Turkey has reportedly chosen to delay - but not cancel - the delivery of the S-400 surface-to-air missiles from Russia by a few months in an effort to appease the United States over their decision to buy systems that are incompatible with those of NATO.
According to Turkish daily Hurriyet, which cites unnamed diplomats, Turkey's Foreign Minister Mevlut Cavusoglu told his US counterpart Secretary of State Mike Pompeo in a meeting in Washington on June 4 that his country chose to have the S-400s delivered after 19 months, instead of the nine-month option offered by Russia.
The official reason presented by Turkey was that it needed more time to train its soldiers to use the new anti-ballistic missile systems, which would otherwise have to be handled by Russians.
“If we had accepted a nine-month delivery option then we would have no control on the use of S-400s.

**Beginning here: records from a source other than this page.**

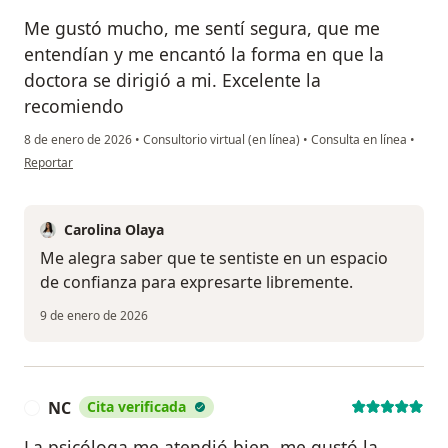
Me gustó mucho, me sentí segura, que me
entendían y me encantó la forma en que la
doctora se dirigió a mi. Excelente la
recomiendo
8 de enero de 2026
•
Consultorio virtual (en línea)
•
Consulta en línea
•
en opinión del usuario Apmm
Reportar
Carolina Olaya
Me alegra saber que te sentiste en un espacio
de confianza para expresarte libremente.
9 de enero de 2026
NC
Cita verificada
N
La psicóloga me atendió bien, me gustó la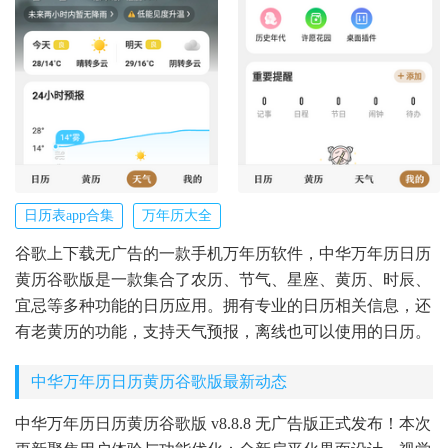
日历表app合集
万年历大全
谷歌上下载无广告的一款手机万年历软件，中华万年历日历
黄历谷歌版是一款集合了农历、节气、星座、黄历、时辰、
宜忌等多种功能的日历应用。拥有专业的日历相关信息，还
有老黄历的功能，支持天气预报，离线也可以使用的日历。
中华万年历日历黄历谷歌版最新动态
中华万年历日历黄历谷歌版 v8.8.8 无广告版正式发布！本次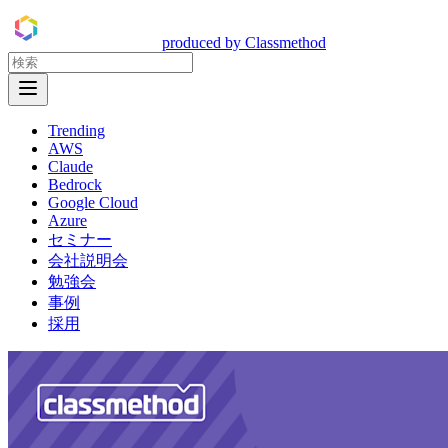
DevelopersIO
produced by Classmethod
Open Menu
Trending
AWS
Claude
Bedrock
Google Cloud
Azure
セミナー
会社説明会
勉強会
事例
採用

They would be used only by Russian experts, as national software would not be ready to be uploaded,” according to a Turkish official quoted in Hurriyet.
“Instead, we have chosen the 19-month option so that we could prepare our technical works and use them under fully Turkish control. We are very sensitive on this,” the official added.
Speaking at the Heritage Foundation in Washington on Tuesday, Assistant Secretary of State for European and Eurasian Affairs Wess Mitchell warned Turkey of unspecified consequences if it went along with the purchase of the Russian defence systems. US officials have repeatedly called on Turkey to cancel the purchase.